The problem is that because the script was anemic of healthy plot twists, padding is embarrassingly in full effect...including an overly long speedboat sequence that plays like a vanity piece for Williamson to pose and look pretty (with a second classy lady by his side less than 5 minutes after leaving the first one - "playa-playa," we get the point), and an equally long stretch of the aforementioned leather-clad "hench-bitches" rumbling into town on their choppers. That's too much celluloid cellulite wasted on characters styling and profiling, and not enough story intricacies to keep the tension tightly mounted.

When things do heat up, it's great to see the three stars interact. Ironically, MVP honors go not to former football giants Brown or Williamson but to Jim Kelly, whoopin' on a crooked cracker cop that makes the mistake of planting some illicit substances in his gold-plated ride. "Wanna set me up," Kelly asks with most righteous indignation, then proceeds to kick the pig's ass all over both sides of a Windy City side street! Director Gordon Parks, Jr. should have also let the soul brothers have more hang time without making them jump straight into their mission to save all brotherhood - maybe even a flashback to when they were youngbloods, foreshadowing their personalities as grown men. While the stars' talents weren't totally wasted, "Three the Hard Way" should have been much more epic.

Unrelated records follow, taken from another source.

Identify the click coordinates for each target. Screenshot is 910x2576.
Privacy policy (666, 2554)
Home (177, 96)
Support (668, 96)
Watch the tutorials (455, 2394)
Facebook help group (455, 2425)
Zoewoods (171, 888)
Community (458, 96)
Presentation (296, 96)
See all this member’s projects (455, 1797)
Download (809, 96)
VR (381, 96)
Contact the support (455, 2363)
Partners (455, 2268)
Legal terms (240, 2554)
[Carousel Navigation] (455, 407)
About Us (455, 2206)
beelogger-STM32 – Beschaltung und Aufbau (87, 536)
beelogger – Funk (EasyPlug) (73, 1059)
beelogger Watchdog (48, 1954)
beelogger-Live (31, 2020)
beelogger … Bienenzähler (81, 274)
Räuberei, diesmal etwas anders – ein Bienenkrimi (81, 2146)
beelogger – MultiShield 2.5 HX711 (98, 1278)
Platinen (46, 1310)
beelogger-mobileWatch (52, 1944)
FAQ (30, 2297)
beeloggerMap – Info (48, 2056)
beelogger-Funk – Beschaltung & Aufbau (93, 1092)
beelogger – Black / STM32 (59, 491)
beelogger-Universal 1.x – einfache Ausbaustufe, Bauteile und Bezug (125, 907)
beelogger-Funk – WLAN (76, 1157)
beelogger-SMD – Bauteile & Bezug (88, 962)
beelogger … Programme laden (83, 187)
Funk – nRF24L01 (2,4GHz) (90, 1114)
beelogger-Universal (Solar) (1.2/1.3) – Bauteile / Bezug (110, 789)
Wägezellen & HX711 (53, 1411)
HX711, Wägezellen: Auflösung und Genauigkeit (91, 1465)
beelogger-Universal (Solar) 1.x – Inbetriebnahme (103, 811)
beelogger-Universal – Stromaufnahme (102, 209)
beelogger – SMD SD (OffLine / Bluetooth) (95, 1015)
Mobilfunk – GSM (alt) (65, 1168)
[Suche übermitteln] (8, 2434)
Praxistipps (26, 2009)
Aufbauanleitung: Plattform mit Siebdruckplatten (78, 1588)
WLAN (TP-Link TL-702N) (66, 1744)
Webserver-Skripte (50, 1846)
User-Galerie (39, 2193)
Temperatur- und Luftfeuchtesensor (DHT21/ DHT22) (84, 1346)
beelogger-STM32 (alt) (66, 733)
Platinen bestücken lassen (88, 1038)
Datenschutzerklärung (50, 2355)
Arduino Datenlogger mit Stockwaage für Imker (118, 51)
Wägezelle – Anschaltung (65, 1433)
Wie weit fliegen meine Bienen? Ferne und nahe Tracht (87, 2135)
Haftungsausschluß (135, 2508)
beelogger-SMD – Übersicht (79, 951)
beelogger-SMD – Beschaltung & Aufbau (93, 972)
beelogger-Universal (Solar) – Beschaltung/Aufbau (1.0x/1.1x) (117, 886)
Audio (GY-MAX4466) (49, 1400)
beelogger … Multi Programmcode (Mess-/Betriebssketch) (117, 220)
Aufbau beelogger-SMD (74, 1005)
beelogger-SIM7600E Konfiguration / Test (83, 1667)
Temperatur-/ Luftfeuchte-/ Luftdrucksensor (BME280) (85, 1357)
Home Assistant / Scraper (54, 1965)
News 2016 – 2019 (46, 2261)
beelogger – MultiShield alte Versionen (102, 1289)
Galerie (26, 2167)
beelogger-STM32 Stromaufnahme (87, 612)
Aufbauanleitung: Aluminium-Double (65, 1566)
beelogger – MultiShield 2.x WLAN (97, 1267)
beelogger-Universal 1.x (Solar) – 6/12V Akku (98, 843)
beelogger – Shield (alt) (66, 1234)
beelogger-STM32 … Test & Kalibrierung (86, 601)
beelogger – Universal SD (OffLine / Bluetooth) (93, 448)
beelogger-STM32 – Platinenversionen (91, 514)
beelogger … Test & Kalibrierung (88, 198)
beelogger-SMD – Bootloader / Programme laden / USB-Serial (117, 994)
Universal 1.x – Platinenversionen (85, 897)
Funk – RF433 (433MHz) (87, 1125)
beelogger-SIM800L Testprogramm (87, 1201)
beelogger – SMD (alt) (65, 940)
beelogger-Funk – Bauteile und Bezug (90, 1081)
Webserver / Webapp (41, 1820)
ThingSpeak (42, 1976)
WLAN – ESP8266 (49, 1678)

Someday an ambitious director and a cast of wanna-be's (likely a rapper or two) will try to remake this flick. Their biggest challenge - beyond fleshing out the story - will be finding three stars as compelling as Brown, Williamson and Kelly. Let's raise a snifter of Harvey's Bristol Creme that somebody at least has the fortitude to release the original on DVD, unedited, with commentary and maybe a featurette including the participation of all three baad-asss action heroes.